__Stored records__:
******************************

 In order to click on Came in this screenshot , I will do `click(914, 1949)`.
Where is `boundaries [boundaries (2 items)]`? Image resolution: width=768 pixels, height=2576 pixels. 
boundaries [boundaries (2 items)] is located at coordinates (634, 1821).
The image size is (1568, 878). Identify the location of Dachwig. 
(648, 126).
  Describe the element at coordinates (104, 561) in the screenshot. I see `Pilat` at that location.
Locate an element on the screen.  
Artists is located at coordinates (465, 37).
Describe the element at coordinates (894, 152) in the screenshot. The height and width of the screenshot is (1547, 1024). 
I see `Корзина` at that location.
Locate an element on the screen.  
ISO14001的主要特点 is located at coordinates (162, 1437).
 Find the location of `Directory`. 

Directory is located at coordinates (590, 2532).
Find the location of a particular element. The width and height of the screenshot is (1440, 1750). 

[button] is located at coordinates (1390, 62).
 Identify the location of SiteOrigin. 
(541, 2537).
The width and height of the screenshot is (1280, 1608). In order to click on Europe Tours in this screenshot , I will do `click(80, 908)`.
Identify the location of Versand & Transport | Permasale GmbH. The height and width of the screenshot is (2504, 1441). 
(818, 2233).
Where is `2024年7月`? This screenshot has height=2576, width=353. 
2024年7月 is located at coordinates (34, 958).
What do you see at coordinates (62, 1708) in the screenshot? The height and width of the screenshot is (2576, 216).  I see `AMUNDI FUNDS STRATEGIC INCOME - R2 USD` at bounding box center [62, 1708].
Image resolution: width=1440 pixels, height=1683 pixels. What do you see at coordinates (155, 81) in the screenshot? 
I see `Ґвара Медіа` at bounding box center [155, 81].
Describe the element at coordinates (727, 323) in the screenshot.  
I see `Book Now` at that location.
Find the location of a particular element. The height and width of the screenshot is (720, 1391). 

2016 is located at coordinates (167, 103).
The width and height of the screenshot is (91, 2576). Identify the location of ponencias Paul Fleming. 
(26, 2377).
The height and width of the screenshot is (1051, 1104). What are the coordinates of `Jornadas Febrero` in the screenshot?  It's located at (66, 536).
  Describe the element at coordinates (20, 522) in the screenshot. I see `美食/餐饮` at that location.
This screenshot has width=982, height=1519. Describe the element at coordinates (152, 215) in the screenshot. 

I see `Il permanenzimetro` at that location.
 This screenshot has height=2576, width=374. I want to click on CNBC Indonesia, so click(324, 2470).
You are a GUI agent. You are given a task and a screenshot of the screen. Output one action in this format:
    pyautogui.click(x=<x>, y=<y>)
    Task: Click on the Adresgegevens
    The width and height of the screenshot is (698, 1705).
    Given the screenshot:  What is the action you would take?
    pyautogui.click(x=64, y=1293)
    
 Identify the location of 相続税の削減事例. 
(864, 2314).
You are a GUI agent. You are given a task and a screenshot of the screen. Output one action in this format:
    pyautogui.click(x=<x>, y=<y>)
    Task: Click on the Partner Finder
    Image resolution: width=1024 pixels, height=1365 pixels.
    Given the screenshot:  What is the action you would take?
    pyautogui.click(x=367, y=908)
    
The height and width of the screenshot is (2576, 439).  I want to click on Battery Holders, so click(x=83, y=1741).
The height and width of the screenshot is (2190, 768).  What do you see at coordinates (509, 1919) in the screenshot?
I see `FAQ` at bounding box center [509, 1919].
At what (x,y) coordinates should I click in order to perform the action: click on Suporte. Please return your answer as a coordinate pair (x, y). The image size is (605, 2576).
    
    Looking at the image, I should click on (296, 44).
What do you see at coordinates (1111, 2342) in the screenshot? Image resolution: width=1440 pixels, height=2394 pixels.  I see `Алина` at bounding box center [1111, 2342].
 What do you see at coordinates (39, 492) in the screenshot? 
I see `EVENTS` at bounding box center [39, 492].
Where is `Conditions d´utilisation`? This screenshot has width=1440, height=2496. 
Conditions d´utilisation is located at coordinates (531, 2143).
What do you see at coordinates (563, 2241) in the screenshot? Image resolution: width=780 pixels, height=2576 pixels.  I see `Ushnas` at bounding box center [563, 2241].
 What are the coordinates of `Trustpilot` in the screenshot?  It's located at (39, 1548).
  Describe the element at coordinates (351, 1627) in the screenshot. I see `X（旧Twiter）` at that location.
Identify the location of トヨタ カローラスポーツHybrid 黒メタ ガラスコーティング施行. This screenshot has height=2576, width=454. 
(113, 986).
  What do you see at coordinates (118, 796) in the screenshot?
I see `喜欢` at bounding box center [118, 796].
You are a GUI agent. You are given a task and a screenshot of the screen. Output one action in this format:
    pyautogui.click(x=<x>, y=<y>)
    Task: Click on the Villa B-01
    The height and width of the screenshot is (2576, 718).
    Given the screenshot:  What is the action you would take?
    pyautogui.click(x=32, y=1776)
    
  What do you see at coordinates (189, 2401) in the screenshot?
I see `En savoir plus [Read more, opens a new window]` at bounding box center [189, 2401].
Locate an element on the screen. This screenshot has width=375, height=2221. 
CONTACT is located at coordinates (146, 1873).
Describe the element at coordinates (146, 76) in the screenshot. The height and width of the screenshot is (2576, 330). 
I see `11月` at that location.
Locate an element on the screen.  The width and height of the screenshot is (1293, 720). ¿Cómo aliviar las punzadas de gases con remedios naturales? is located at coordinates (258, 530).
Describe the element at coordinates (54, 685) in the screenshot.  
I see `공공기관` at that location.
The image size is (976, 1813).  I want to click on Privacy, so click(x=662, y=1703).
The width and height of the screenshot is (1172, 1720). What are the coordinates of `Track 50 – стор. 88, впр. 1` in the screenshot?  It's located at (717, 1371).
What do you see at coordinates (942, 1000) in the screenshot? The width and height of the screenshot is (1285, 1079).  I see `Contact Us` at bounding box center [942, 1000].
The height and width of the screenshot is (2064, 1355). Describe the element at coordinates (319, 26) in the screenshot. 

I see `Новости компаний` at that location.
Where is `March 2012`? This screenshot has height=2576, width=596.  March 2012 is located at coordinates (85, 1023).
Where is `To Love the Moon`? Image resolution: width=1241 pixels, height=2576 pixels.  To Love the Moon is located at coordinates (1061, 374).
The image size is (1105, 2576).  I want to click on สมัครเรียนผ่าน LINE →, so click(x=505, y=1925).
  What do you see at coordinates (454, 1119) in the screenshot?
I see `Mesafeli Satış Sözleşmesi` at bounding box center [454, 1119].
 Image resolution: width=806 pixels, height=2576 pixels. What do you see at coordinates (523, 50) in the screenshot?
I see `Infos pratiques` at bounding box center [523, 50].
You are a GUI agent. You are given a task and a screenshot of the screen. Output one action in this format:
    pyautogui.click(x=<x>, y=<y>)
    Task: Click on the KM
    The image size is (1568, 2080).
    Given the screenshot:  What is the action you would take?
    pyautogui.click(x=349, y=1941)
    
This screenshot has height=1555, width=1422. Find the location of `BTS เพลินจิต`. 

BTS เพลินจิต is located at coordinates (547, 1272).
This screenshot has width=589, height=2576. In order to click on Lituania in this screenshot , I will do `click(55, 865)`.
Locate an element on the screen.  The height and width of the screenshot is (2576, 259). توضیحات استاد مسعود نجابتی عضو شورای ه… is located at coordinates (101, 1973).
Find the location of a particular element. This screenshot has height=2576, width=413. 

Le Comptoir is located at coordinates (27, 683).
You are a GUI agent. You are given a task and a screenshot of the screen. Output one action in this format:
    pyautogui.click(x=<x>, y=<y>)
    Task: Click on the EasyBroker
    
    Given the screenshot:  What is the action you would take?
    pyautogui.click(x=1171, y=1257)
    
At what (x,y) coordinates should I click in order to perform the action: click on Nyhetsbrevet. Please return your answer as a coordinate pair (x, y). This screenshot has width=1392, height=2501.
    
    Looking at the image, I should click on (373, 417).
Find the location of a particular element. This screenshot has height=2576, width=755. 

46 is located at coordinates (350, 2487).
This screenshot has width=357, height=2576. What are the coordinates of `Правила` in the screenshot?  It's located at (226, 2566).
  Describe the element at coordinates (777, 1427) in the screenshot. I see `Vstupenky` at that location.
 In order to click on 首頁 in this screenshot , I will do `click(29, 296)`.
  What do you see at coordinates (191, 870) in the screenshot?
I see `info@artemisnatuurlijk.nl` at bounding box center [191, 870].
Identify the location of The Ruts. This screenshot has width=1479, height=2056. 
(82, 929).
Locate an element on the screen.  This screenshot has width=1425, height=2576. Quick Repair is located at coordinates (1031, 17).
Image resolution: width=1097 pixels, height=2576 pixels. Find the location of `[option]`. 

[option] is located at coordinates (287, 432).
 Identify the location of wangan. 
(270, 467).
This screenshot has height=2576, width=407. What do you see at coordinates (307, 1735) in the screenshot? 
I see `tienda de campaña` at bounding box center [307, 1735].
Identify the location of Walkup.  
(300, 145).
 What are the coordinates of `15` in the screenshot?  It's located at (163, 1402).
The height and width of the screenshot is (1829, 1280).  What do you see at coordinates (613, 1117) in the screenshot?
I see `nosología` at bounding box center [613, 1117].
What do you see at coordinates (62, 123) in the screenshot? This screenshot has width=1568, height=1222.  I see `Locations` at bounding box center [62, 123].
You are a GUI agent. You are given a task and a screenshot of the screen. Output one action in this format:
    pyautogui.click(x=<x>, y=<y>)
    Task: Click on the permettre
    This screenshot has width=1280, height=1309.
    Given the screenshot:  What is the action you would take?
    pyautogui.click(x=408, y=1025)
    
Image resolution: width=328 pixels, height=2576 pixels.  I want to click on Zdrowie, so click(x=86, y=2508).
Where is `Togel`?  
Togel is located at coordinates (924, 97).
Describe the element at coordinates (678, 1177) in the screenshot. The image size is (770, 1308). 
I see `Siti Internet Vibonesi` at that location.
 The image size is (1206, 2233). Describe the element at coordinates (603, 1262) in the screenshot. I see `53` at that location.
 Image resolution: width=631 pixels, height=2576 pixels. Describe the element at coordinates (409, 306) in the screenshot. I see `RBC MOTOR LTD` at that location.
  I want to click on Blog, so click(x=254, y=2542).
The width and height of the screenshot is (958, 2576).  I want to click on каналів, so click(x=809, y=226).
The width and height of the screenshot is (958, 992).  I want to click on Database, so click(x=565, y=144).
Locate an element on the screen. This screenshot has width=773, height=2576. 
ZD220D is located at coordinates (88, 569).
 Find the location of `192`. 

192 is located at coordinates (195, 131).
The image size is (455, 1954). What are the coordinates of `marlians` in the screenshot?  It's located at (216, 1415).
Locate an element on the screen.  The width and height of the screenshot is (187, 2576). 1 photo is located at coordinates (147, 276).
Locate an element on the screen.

******************************

__Problem description__:
Please make an exact copy of the lines above from the line with "What do you see at coordinates (62, 1708)" through the line with "Task: Click on the Partner Finder", both ends included.

__Response to this exercise__:
What do you see at coordinates (62, 1708) in the screenshot? The height and width of the screenshot is (2576, 216).  I see `AMUNDI FUNDS STRATEGIC INCOME - R2 USD` at bounding box center [62, 1708].
Image resolution: width=1440 pixels, height=1683 pixels. What do you see at coordinates (155, 81) in the screenshot? 
I see `Ґвара Медіа` at bounding box center [155, 81].
Describe the element at coordinates (727, 323) in the screenshot.  
I see `Book Now` at that location.
Find the location of a particular element. The height and width of the screenshot is (720, 1391). 

2016 is located at coordinates (167, 103).
The width and height of the screenshot is (91, 2576). Identify the location of ponencias Paul Fleming. 
(26, 2377).
The height and width of the screenshot is (1051, 1104). What are the coordinates of `Jornadas Febrero` in the screenshot?  It's located at (66, 536).
  Describe the element at coordinates (20, 522) in the screenshot. I see `美食/餐饮` at that location.
This screenshot has width=982, height=1519. Describe the element at coordinates (152, 215) in the screenshot. 

I see `Il permanenzimetro` at that location.
 This screenshot has height=2576, width=374. I want to click on CNBC Indonesia, so click(324, 2470).
You are a GUI agent. You are given a task and a screenshot of the screen. Output one action in this format:
    pyautogui.click(x=<x>, y=<y>)
    Task: Click on the Adresgegevens
    The width and height of the screenshot is (698, 1705).
    Given the screenshot:  What is the action you would take?
    pyautogui.click(x=64, y=1293)
    
 Identify the location of 相続税の削減事例. 
(864, 2314).
You are a GUI agent. You are given a task and a screenshot of the screen. Output one action in this format:
    pyautogui.click(x=<x>, y=<y>)
    Task: Click on the Partner Finder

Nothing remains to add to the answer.